Die heiligen Flächen
Wie SRF den Biodiversitätsschwund als Staatsversagen rahmt, mehr Schutzgebiete fordert, ohne zu fragen, ob die bisherigen überhaupt wirken, die abgelehnte Volksinitiative verschweigt und die Agrarsubventionen als Problem benennt – ohne die Frage zu stellen, warum der Staat für die Zerstörung bezahlt, die er gleichzeitig beklagt
Zum SRF-Beitrag «Der Bundesrat muss mehr für die Biodiversität tun», 21. Mai 2026
Es ist eine Geschichte vom Verlust. Von Arten, die verschwinden. Von Lebensräumen, die zerstört werden. Von einer Schweiz, die ihre biologische Vielfalt nicht schützt.
Es ist die Geschichte, die SRF erzählt. Und sie hat recht. Die Biodiversität nimmt ab. 35 Prozent der Arten sind gefährdet oder ausgestorben. Knapp die Hälfte der Lebensräume ist bedroht. Das sind Fakten.
Aber die Geschichte hat Lücken. Und was in diesen Lücken verschwindet, verändert den Sinn komplett. Denn die Frage lautet nicht: Warum tut der Bundesrat nicht mehr? Die Frage lautet: Warum bringt das, was er tut, nichts? Und: Wer hat eigentlich verhindert, dass mehr getan wird?
Die Schutzgebiete, die nicht schützen
SRF schreibt: «Die Zahl der Schutzgebiete von nationaler Bedeutung habe in der Schweiz zwar zugenommen.» Und: «2023 waren 13.4 Prozent der Landesfläche als Biodiversitäts-Schutzgebiete ausgewiesen.»
Das ist eine Erfolgsmeldung. Mehr Schutzgebiete. Mehr geschützte Fläche.
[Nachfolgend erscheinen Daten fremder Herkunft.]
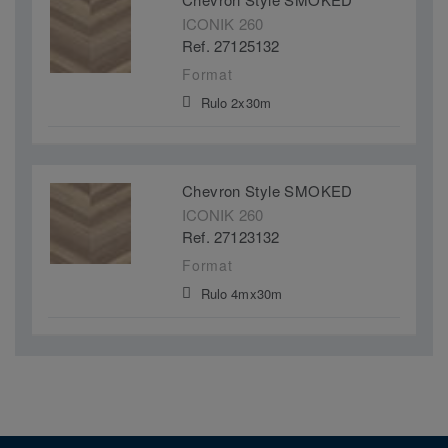
ICONIK 260
Ref. 27125132
Format
Rulo 2x30m
Chevron Style SMOKED
ICONIK 260
Ref. 27123132
Format
Rulo 4mx30m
Der Staat handelt. Der Staat weist aus. Der Staat reguliert.
Aber dann kommt der Einwand: «Dieser Zuwachs reiche aber nicht, um nationale und internationale Ziele zu erreichen.»
Nicht genug. Immer nicht genug. Die Flächen wachsen, aber die Ziele wachsen schneller. Oder die Ziele sind von Anfang an so hoch gesteckt, dass sie nie erreicht werden können. Das ist das Prinzip der Zielverfehlung: Man setzt das Ziel so hoch an, dass die Verfehlung programmiert ist. Und dann ruft man nach mehr Massnahmen.
Aber SRF fragt nicht: Wirken die Schutzgebiete überhaupt? Wenn die Zahl der Schutzgebiete zunimmt und die Biodiversität trotzdem abnimmt, dann gibt es zwei Möglichkeiten. Entweder die Schutzgebiete reichen nicht. Oder die Schutzgebiete wirken nicht.
Die erste Möglichkeit führt zur Forderung nach mehr Schutzgebieten. Die zweite führt zur Frage: Was machen wir falsch? Warum schützt der Schutz nicht?
SRF wählt die erste Möglichkeit. Es fordert mehr. Es fordert ein Gesamtkonzept für 2030 bis 2050. Es fordert gesetzliche Anpassungen. Es fordert eine Vision. Aber es fragt nicht, ob die bisherige Vision funktioniert hat. Es fragt nicht, ob 13.4 Prozent Schutzgebiet ausreichen würden, wenn sie richtig verwaltet würden. Es fragt nicht, ob das Problem nicht die Quantität der Flächen ist, sondern die Qualität des Managements.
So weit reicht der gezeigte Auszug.